◆ **GIVEN DATA**:
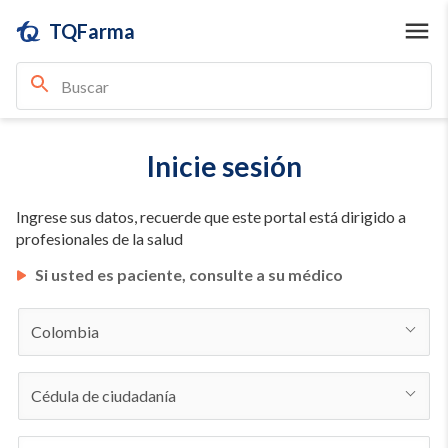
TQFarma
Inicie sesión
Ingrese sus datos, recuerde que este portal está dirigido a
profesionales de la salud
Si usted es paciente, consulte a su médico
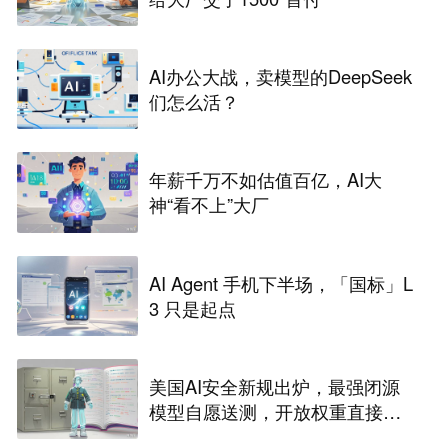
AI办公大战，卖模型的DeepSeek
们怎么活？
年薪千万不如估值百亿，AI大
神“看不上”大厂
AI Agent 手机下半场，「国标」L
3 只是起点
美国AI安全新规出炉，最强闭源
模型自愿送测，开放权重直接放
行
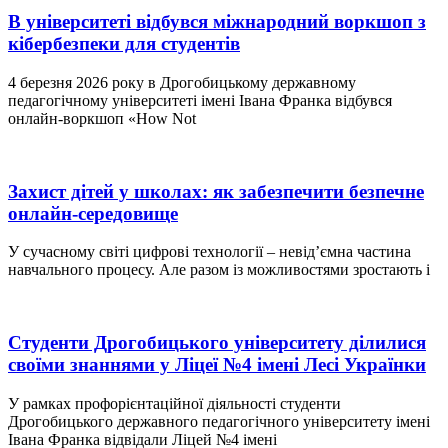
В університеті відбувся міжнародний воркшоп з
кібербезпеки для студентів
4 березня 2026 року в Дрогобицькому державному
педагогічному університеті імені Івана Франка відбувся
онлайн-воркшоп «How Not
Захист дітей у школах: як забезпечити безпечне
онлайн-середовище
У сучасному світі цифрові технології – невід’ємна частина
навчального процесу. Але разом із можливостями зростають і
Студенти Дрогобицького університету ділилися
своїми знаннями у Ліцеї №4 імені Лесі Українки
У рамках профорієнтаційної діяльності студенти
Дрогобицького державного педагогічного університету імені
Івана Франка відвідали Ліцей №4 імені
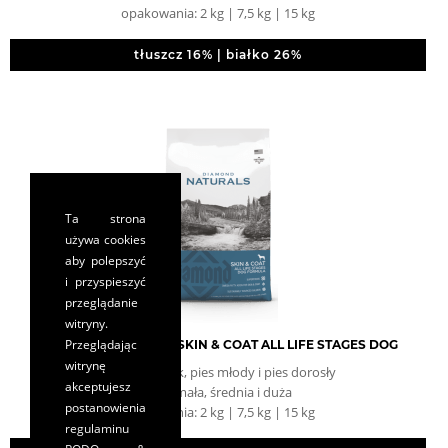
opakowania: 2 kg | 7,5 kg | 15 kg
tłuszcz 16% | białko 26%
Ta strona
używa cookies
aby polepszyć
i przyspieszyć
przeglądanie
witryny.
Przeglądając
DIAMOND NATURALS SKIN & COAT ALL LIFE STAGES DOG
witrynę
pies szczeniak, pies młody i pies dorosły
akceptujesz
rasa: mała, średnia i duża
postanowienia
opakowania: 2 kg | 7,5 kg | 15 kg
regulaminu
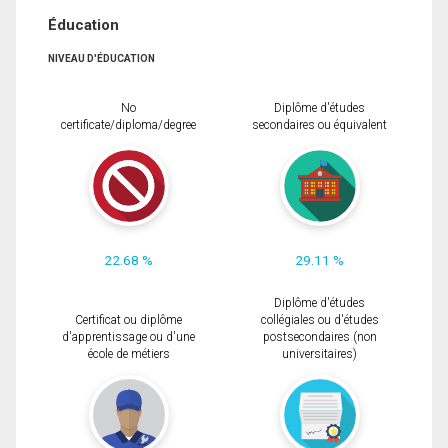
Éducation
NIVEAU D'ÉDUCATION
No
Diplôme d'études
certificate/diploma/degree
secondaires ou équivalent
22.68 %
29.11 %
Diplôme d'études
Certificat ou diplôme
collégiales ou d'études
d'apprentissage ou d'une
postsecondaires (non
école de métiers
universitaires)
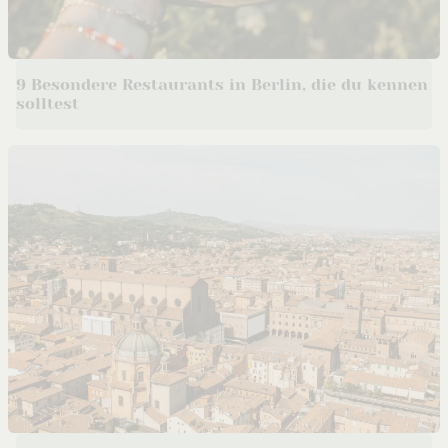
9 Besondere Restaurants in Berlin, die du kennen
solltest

◆ **WHAT YOU WILL DO**:
Copy the lines above exactly. Do not include pictures.

◆ **RESPONSE TO THIS TASK**:
TQFarma
Inicie sesión
Ingrese sus datos, recuerde que este portal está dirigido a
profesionales de la salud
Si usted es paciente, consulte a su médico
AI办公大战，卖模型的DeepSeek
们怎么活？
年薪千万不如估值百亿，AI大
神“看不上”大厂
AI Agent 手机下半场，「国标」L
3 只是起点
美国AI安全新规出炉，最强闭源
模型自愿送测，开放权重直接放
行
В університеті відбувся міжнародний воркшоп з
кібербезпеки для студентів
4 березня 2026 року в Дрогобицькому державному
педагогічному університеті імені Івана Франка відбувся
онлайн-воркшоп «How Not
Захист дітей у школах: як забезпечити безпечне
онлайн-середовище
У сучасному світі цифрові технології – невід’ємна частина
навчального процесу. Але разом із можливостями зростають і
Студенти Дрогобицького університету ділилися
своїми знаннями у Ліцеї №4 імені Лесі Українки
У рамках профорієнтаційної діяльності студенти
Дрогобицького державного педагогічного університету імені
Івана Франка відвідали Ліцей №4 імені
opakowania: 2 kg | 7,5 kg | 15 kg
tłuszcz 16% | białko 26%
Ta strona
używa cookies
aby polepszyć
i przyspieszyć
przeglądanie
witryny.
Przeglądając
DIAMOND NATURALS SKIN & COAT ALL LIFE STAGES DOG
witrynę
pies szczeniak, pies młody i pies dorosły
akceptujesz
rasa: mała, średnia i duża
postanowienia
opakowania: 2 kg | 7,5 kg | 15 kg
regulaminu
Éducation
NIVEAU D'ÉDUCATION
No
Diplôme d'études
certificate/diploma/degree
secondaires ou équivalent
22.68 %
29.11 %
Diplôme d'études
Certificat ou diplôme
collégiales ou d'études
d'apprentissage ou d'une
postsecondaires (non
école de métiers
universitaires)
9 Besondere Restaurants in Berlin, die du kennen
solltest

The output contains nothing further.